EXERCISE DIRECTIONS. Copy the records below in full and leave every image out of the copy.

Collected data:
-- -- --
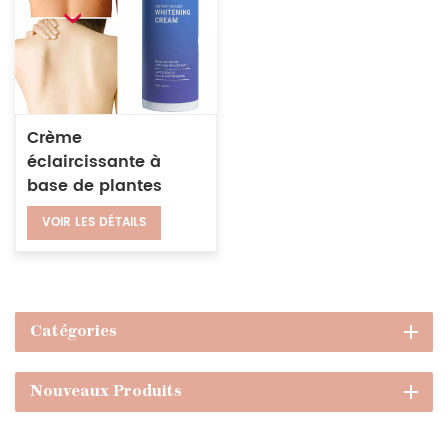
Crème
éclaircissante à
base de plantes
naturelles,
VOIR LES DÉTAILS
ingrédients de
sécurité, crème
blanchissante pour
le visage, les
aisselles et le corps
Catégories
Nouveaux Produits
-- -- --
SOLUTION.
Crème
éclaircissante à
base de plantes
naturelles,
VOIR LES DÉTAILS
ingrédients de
sécurité, crème
blanchissante pour
le visage, les
aisselles et le corps
Catégories
Nouveaux Produits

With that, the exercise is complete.